▸ **What this task involves**
Spot each line in the records below where the word "クリーフ" occurs, then copy it.

□ □ □ □ □

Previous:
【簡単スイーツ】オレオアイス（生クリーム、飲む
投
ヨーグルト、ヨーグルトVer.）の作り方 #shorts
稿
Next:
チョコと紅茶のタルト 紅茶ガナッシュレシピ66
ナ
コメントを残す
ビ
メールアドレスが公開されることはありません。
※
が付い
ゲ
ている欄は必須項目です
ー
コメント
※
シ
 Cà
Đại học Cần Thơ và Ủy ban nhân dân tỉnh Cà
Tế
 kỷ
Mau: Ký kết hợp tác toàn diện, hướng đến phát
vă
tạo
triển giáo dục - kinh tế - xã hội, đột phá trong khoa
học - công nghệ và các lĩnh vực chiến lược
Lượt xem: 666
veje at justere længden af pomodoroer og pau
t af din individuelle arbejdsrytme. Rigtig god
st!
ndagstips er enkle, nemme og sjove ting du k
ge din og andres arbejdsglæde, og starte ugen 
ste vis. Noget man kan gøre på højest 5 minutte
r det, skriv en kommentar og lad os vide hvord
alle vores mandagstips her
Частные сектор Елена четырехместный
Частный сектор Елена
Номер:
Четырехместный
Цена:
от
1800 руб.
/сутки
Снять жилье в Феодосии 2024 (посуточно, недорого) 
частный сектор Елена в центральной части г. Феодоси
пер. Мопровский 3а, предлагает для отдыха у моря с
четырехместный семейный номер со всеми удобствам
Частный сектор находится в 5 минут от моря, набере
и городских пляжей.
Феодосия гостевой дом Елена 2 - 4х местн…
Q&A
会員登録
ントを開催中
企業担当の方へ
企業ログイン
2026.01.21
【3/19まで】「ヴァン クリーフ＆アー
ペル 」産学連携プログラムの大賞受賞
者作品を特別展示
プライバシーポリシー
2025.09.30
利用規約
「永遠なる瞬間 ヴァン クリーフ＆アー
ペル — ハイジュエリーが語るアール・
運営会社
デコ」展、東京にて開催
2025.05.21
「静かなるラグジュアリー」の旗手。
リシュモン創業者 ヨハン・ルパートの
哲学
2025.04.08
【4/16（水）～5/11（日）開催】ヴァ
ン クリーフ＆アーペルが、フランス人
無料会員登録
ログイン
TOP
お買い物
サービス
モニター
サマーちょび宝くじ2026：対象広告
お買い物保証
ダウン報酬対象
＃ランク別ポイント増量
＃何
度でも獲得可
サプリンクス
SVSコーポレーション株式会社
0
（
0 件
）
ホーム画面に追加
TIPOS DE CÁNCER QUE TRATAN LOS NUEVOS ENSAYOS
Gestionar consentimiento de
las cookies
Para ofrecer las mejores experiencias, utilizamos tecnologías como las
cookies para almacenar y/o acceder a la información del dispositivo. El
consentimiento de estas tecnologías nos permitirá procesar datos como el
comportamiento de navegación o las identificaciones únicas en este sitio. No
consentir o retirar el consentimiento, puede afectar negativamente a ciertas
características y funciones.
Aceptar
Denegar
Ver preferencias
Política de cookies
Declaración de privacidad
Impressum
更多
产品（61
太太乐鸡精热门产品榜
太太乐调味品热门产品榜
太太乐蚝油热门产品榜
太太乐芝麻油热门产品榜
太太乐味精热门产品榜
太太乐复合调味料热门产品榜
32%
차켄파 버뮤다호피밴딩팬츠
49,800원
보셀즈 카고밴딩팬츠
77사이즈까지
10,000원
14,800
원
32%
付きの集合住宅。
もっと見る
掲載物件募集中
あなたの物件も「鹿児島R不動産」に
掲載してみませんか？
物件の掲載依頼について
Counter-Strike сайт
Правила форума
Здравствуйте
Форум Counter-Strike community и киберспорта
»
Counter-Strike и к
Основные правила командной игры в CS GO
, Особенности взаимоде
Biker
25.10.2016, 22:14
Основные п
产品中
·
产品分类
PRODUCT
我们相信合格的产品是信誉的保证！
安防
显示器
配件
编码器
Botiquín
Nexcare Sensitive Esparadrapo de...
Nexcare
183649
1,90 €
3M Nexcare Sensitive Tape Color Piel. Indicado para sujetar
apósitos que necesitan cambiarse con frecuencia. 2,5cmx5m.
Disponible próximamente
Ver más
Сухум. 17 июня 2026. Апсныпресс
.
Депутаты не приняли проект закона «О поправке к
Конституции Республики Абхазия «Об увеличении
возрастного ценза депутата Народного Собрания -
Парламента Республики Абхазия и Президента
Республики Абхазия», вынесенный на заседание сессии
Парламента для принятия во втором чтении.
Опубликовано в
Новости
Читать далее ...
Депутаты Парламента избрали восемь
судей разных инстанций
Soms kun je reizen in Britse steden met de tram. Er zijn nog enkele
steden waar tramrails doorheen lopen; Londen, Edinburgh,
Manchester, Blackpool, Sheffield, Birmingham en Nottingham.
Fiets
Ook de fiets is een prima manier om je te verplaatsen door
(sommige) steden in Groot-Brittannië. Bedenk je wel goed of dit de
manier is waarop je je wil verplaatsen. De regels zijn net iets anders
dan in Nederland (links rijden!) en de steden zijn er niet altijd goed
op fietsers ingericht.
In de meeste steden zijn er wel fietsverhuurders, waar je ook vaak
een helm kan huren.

□ □ □ □ □

▸ **Answer section**
【3/19まで】「ヴァン クリーフ＆アー
「永遠なる瞬間 ヴァン クリーフ＆アー
ン クリーフ＆アーペルが、フランス人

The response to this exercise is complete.